A recent survey from Landmark Information Group raised some interesting points on this very matter however, as it identified that while 80 per cent of UK homeowners stated they would not buy a house that was at risk of flood, only 42 per cent of people actually investigated their flood risk before buying their home. It also found that 55 per cent of buyers expect their solicitor to investigate a property’s flood risk automatically as part of the conveyancing process.

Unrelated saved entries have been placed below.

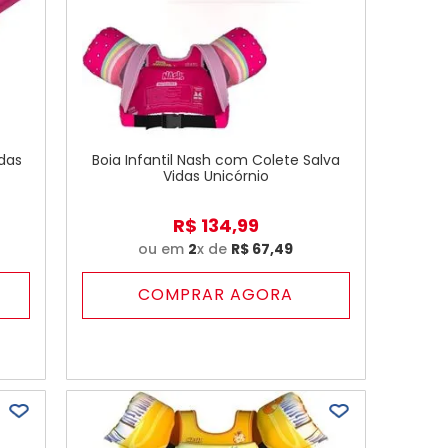
idas
Boia Infantil Nash com Colete Salva
Vidas Unicórnio
R$
134
,
99
ou em
2
x de
R$
67
,
49
COMPRAR AGORA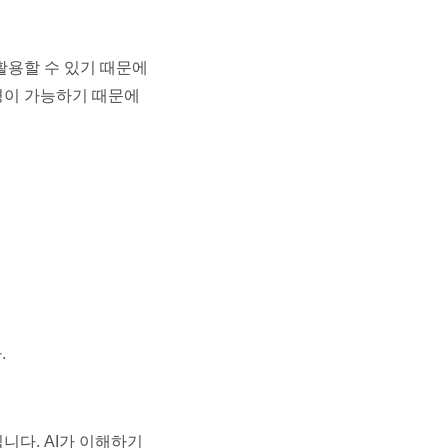
활용할 수 있기 때문에
경이 가능하기 때문에
.
니다. AI가 이해하기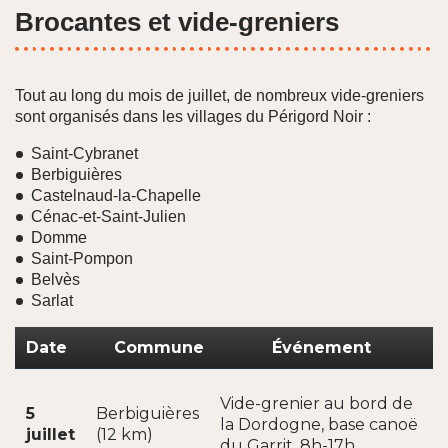
Brocantes et vide-greniers
Tout au long du mois de juillet, de nombreux vide-greniers
sont organisés dans les villages du Périgord Noir :
Saint-Cybranet
Berbiguières
Castelnaud-la-Chapelle
Cénac-et-Saint-Julien
Domme
Saint-Pompon
Belvès
Sarlat
Date
Commune
Événement
Vide-grenier au bord de
5
Berbiguières
la Dordogne, base canoë
juillet
(12 km)
du Garrit, 8h-17h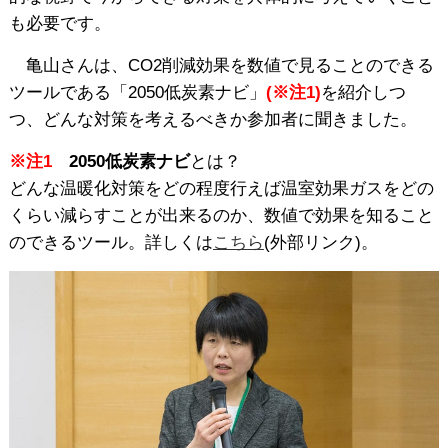
も必要です。
亀山さんは、CO2削減効果を数値で見ることのできる
ツールである「2050低炭素ナビ」
(※注1)
を紹介しつ
つ、どんな対策を考えるべきか参加者に聞きました。
※注1
2050低炭素ナビ
とは？
どんな温暖化対策をどの程度行えば温室効果ガスをどの
くらい減らすことが出来るのか、数値で効果を知ること
のできるツール。詳しくは
こちら
(外部リンク)。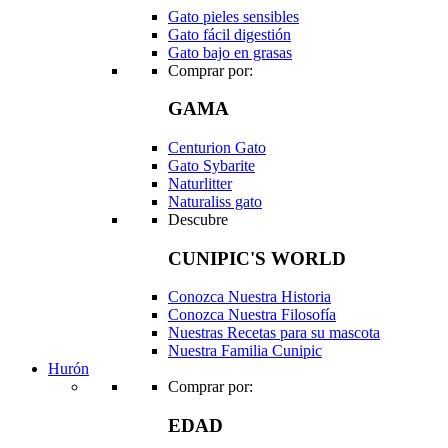
Gato pieles sensibles
Gato fácil digestión
Gato bajo en grasas
Comprar por:
GAMA
Centurion Gato
Gato Sybarite
Naturlitter
Naturaliss gato
Descubre
CUNIPIC'S WORLD
Conozca Nuestra Historia
Conozca Nuestra Filosofía
Nuestras Recetas para su mascota
Nuestra Familia Cunipic
Hurón
Comprar por:
EDAD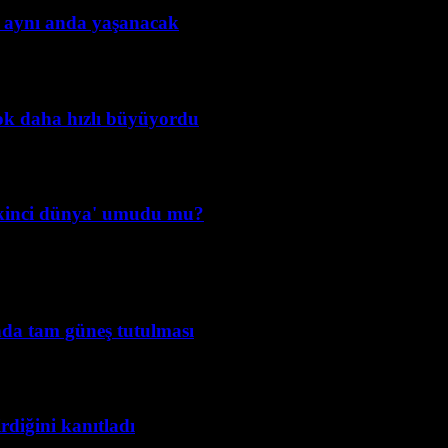
ay aynı anda yaşanacak
ok daha hızlı büyüyordu
r 'ikinci dünya' umudu mu?
da tam güneş tutulması
rdiğini kanıtladı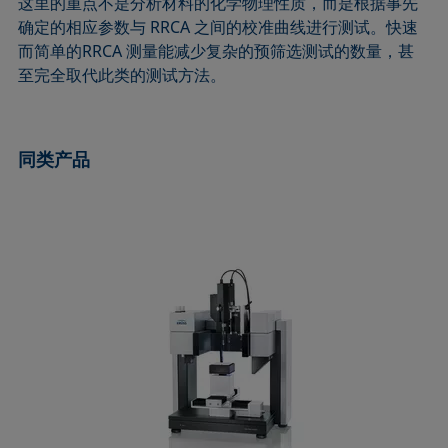
这里的重点不是分析材料的化学物理性质，而是根据事先
确定的相应参数与 RRCA 之间的校准曲线进行测试。快速
而简单的RRCA 测量能减少复杂的预筛选测试的数量，甚
至完全取代此类的测试方法。
同类产品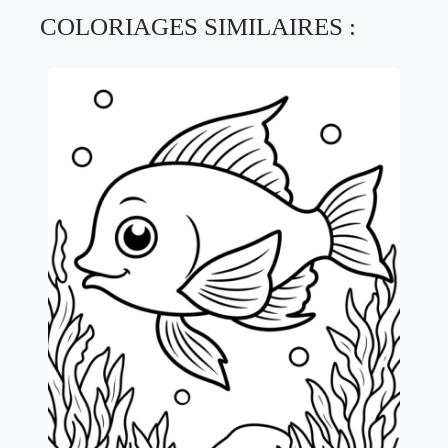
COLORIAGES SIMILAIRES :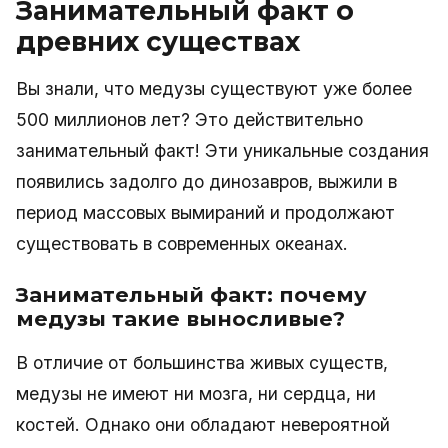
Занимательный факт о
древних существах
Вы знали, что медузы существуют уже более
500 миллионов лет? Это действительно
занимательный факт! Эти уникальные создания
появились задолго до динозавров, выжили в
период массовых вымираний и продолжают
существовать в современных океанах.
Занимательный факт: почему
медузы такие выносливые?
В отличие от большинства живых существ,
медузы не имеют ни мозга, ни сердца, ни
костей. Однако они обладают невероятной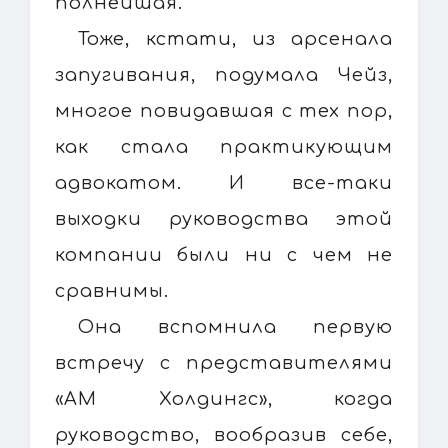
полнейшая.
Тоже, кстати, из арсенала
запугивания, подумала Чейз,
многое повидавшая с тех пор,
как стала практикующим
адвокатом. И все-таки
выходки руководства этой
компании были ни с чем не
сравнимы.
Она вспомнила первую
встречу с представителями
«АМ Холдингс», когда
руководство, вообразив себе,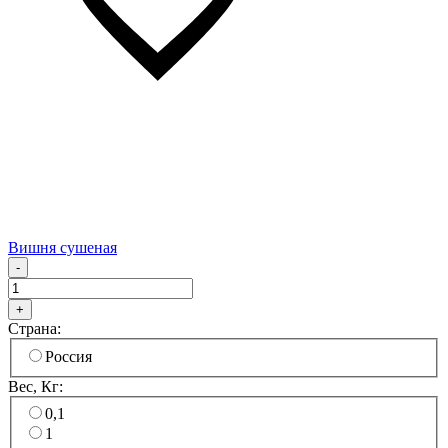
Вишня сушеная
-
+
Страна:
Россия
Вес, Кг:
0,1
1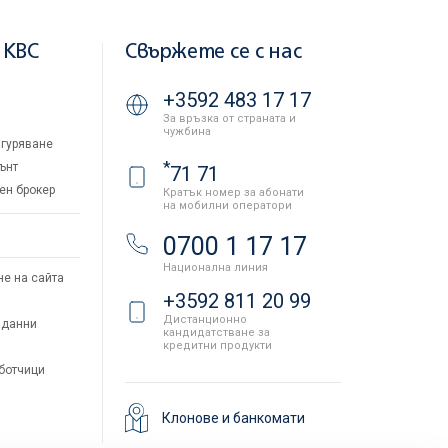
 KBC
Свържете се с нас
+3592 483 17 17
За връзка от страната и
чужбина
гуряване
*
ънт
71 71
ен брокер
Кратък номер за абонати
на мобилни оператори
и
0700 1 17 17
Национална линия
не на сайта
+3592 811 20 99
Дистанционно
 данни
кандидатстване за
кредитни продукти
аботчици
Клонове и банкомати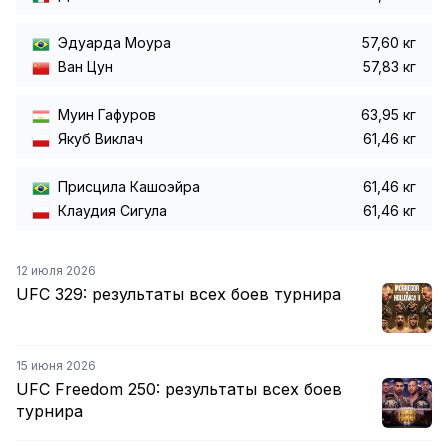
Эдуарда Моура
57,60 кг
Ван Цун
57,83 кг
Муин Гафуров
63,95 кг
Якуб Виклач
61,46 кг
Присцила Кашоэйра
61,46 кг
Клаудия Сигула
61,46 кг
12 июля 2026
UFC 329: результаты всех боев турнира
15 июня 2026
UFC Freedom 250: результаты всех боев
турнира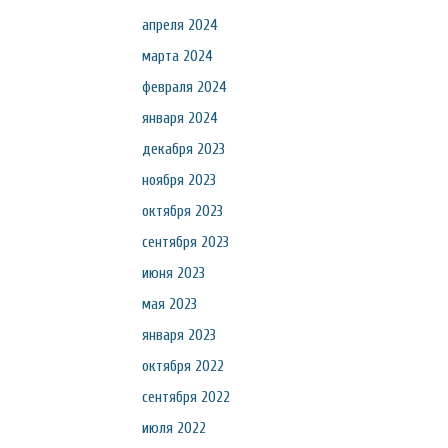
апреля 2024
марта 2024
февраля 2024
января 2024
декабря 2023
ноября 2023
октября 2023
сентября 2023
июня 2023
мая 2023
января 2023
октября 2022
сентября 2022
июля 2022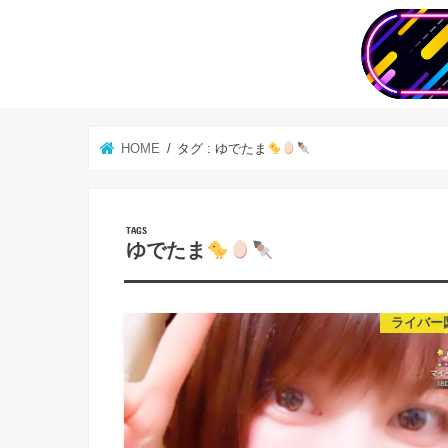
HOME
タグ : ゆでたま
ゆでたま
ライバー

This certainly raises alarm-bells that not enough due diligence is being undertaken prior to the completion of a property sale and so not only are homebuyers at risk of unearthing potential issues once they have moved into the property, but also mortgage lenders are at risk of accepting as security on a property whose future valuation could be compromised by such factors.
Ultimately, a property may tick all the boxes in terms of its nature and structural condition, however, lenders could be unaware that they are lending on a property that has been built on top of historical industrial works and a plethora of contaminants are waiting to be unearthed in the property’s back garden.
We believe that both lenders and insurers will have greater peace of mind and security if environmental information is automatically provided up front to chartered surveyors as part of the mortgage valuation instruction, as well as incorporated into automated valuation models for the cases that are managed via this route.
Electronic desktop reports could be fed directly into the existing process and could include everything from flooding reports and contaminated land studies, through to bespoke data extracts that trigger enhanced due-diligence workflow.
Ultimately, we believe that by enabling surveyors to automatically receive localised, intelligent data that provides both historical and current information on a property and its immediate area, more accurate valuations can be passed to mortgage lenders for processing.
For example, if a property has been identified as being on contaminated land, it is the owner that is responsible for all associated clean-up costs. Therefore, if reports outlining such risks are provided as part of the valuation, a lender can review the affect this may have on the value of the asset and adjust loan-to-value parameters for a given product accordingly.
This will ultimately deliver a more detailed, dependable and informed valuation on which lenders can base their mortgage offer and means they should not be caught out by a property’s unknown history or unapparent environmental risks.